Are alien lifeforms already on Earth?

A cluster of Escherichia coli bacteria Is the emergence of life a localised one-shot fluke, or does it happen all over the place? It’s not a question we can answer with certainty yet, but that’s probably why it’s such a fascinating thing to ponder. Scientists in the latter camp suggest that life may have arisen here on Earth more than once, and according to Scientific American they are engaged in a search for examples of Terran microbial lifeforms which aren’t (or rather weren’t) based on the building blocks of the biology that we’re more accustomed to – which might add evidence in favour of the emergence of extra-terrestrial life. [Via Slashdot] [Image from Wikipedia]

Of course, some of the creatures that have existed on Earth that were based on the familiar biological patterns can still seem pretty alien, if only in the B-movie/pulp magazine manner – 2.5 meter long monster sea scorpion, anyone?

[tags]life, biology, science, extraterrestrial[/tags]

One thought on “Are alien lifeforms already on Earth?”

  1. A couple of interesting points from the article:

    (1) “…it was a bacterium with the surprising ability to chemically alter the amino acids and sugars of the wrong handedness so as to make them digestible.”

    This strongly suggests that the bacterium regularly encounters molecules of the wrong-handedness, but all known life produces molecules of the correct handedness.
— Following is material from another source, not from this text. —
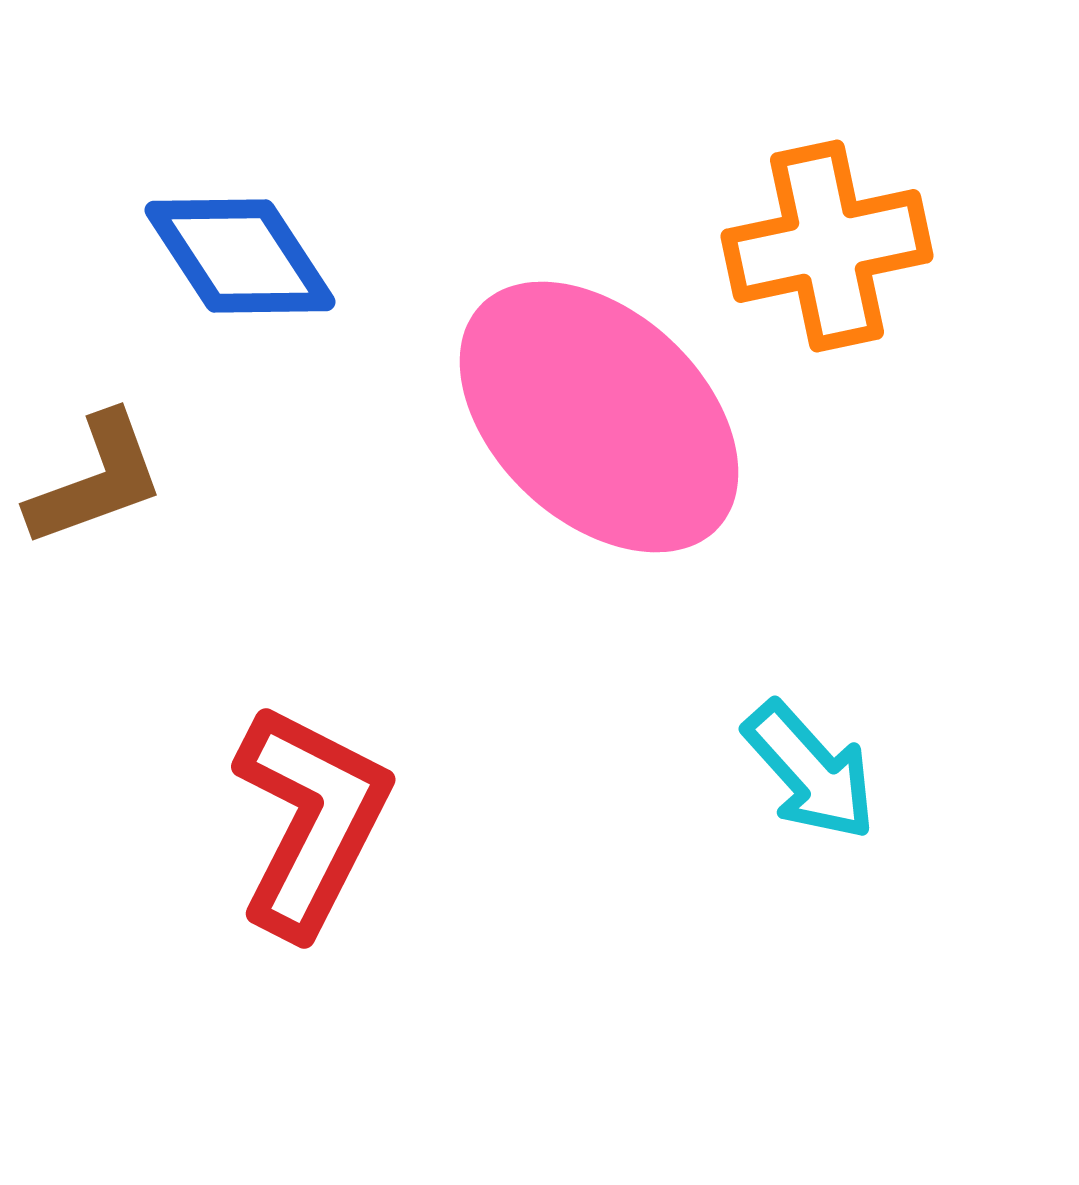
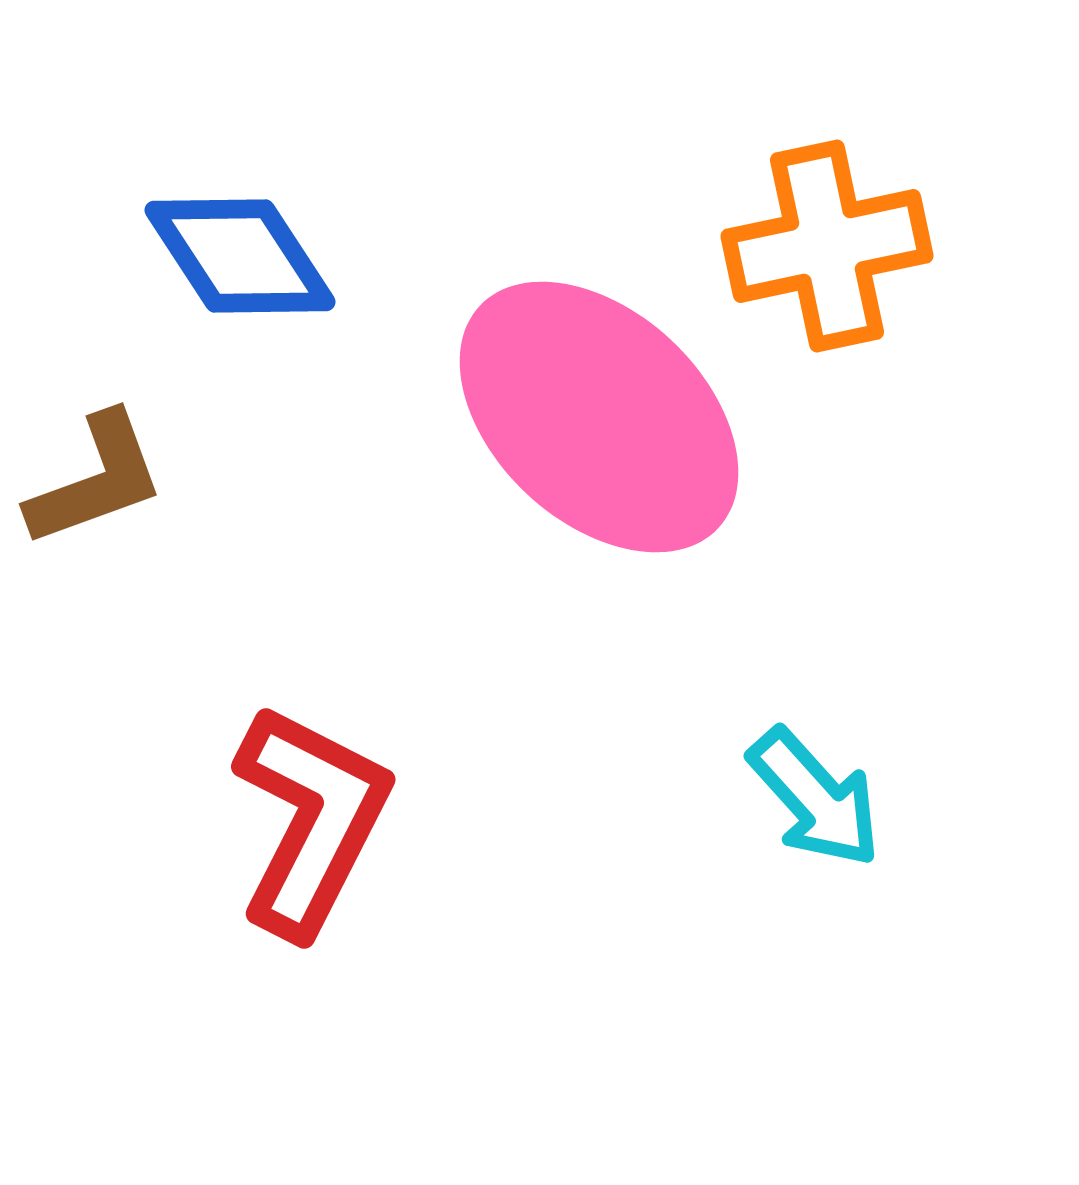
cyan arrow: moved 5 px right, 27 px down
If there were a lot of the “wrong” molecules hanging around out there, then these conversion enzymes would be very common in bacteria. So where are the wrong molecules coming from?

    (2) “The Murchison meteorite, a cometary remnant that fell in Australia in 1969, contained many common amino acids but also some unusual ones, such as isovaline and pseudoleucine. (Scientists are not sure how the amino acids formed in the meteorite, but most researchers believe that the chemicals were not produced by biological activity.)”

    Complex organic compounds travel through space on rocks and crash onto planets. Should such a rock crash onto a primordial Earth-like planet, it could kickstart “life.” Thus there’s a good chance that life is common in the universe.